▶ [WORK REQUIRED]
Do any lines in the data below contain "توسعه"? If so, copy every one of them.

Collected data
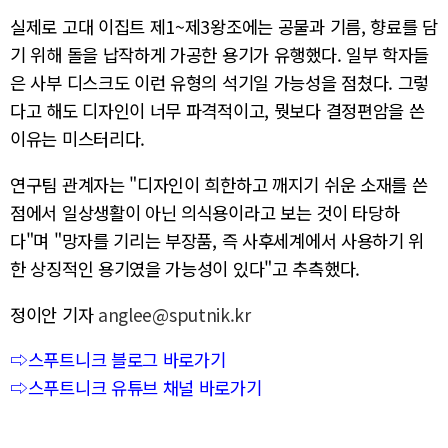
실제로 고대 이집트 제1~제3왕조에는 공물과 기름, 향료를 담
기 위해 돌을 납작하게 가공한 용기가 유행했다. 일부 학자들
은 사부 디스크도 이런 유형의 석기일 가능성을 점쳤다. 그렇
다고 해도 디자인이 너무 파격적이고, 뭣보다 결정편암을 쓴
이유는 미스터리다.
연구팀 관계자는 "디자인이 희한하고 깨지기 쉬운 소재를 쓴
점에서 일상생활이 아닌 의식용이라고 보는 것이 타당하
다"며 "망자를 기리는 부장품, 즉 사후세계에서 사용하기 위
한 상징적인 용기였을 가능성이 있다"고 추측했다.
정이안 기자
anglee@sputnik.kr
⇨스푸트니크 블로그 바로가기
⇨스푸트니크 유튜브 채널 바로가기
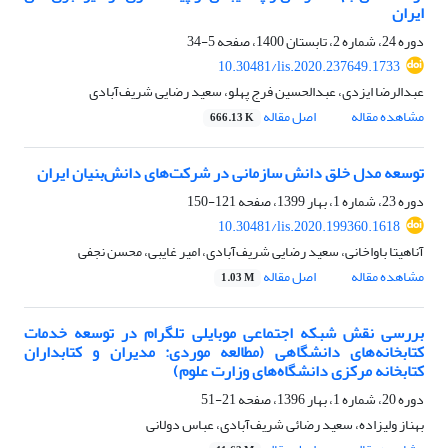
ایران
دوره 24، شماره 2، تابستان 1400، صفحه
5-34
10.30481/lis.2020.237649.1733
عبدالرضا ایزدی، عبدالحسین فرج پهلو، سعید رضایی شریف‌آبادی
مشاهده مقاله
اصل مقاله
666.13 K
توسعه مدل خلق دانش سازمانی در شرکت‌های دانش‌بنیان ایران
دوره 23، شماره 1، بهار 1399، صفحه
121-150
10.30481/lis.2020.199360.1618
آناهیتا باواخانی، سعید رضایی شریف‌آبادی، امیر غایبی، محسن نجفی
مشاهده مقاله
اصل مقاله
1.03 M
بررسی نقش شبکه‌ اجتماعی موبایلی تلگرام در توسعه خدمات
کتابخانه‌های دانشگاهی (مطالعه موردی: مدیران و کتابداران
کتابخانه‌ مرکزی دانشگاه‌های وزارت علوم)
دوره 20، شماره 1، بهار 1396، صفحه
21-51
بهناز ولیزاده، سعید رضائی شریف‌آبادی، عباس دولانی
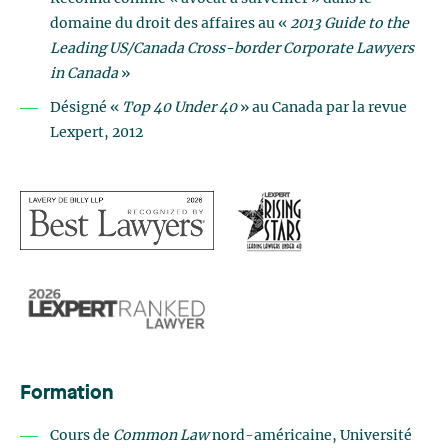
domaine du droit des affaires au «
2013 Guide to the
Leading US/Canada Cross-border Corporate Lawyers
in Canada
»
Désigné «
Top 40 Under 40
» au Canada par la revue
Lexpert, 2012
Formation
Cours de
Common Law
nord-américaine, Université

▶ [ANSWER TO THIS EXERCISE]
توسعه مدل خلق دانش سازمانی در شرکت‌های دانش‌بنیان ایران
بررسی نقش شبکه‌ اجتماعی موبایلی تلگرام در توسعه خدمات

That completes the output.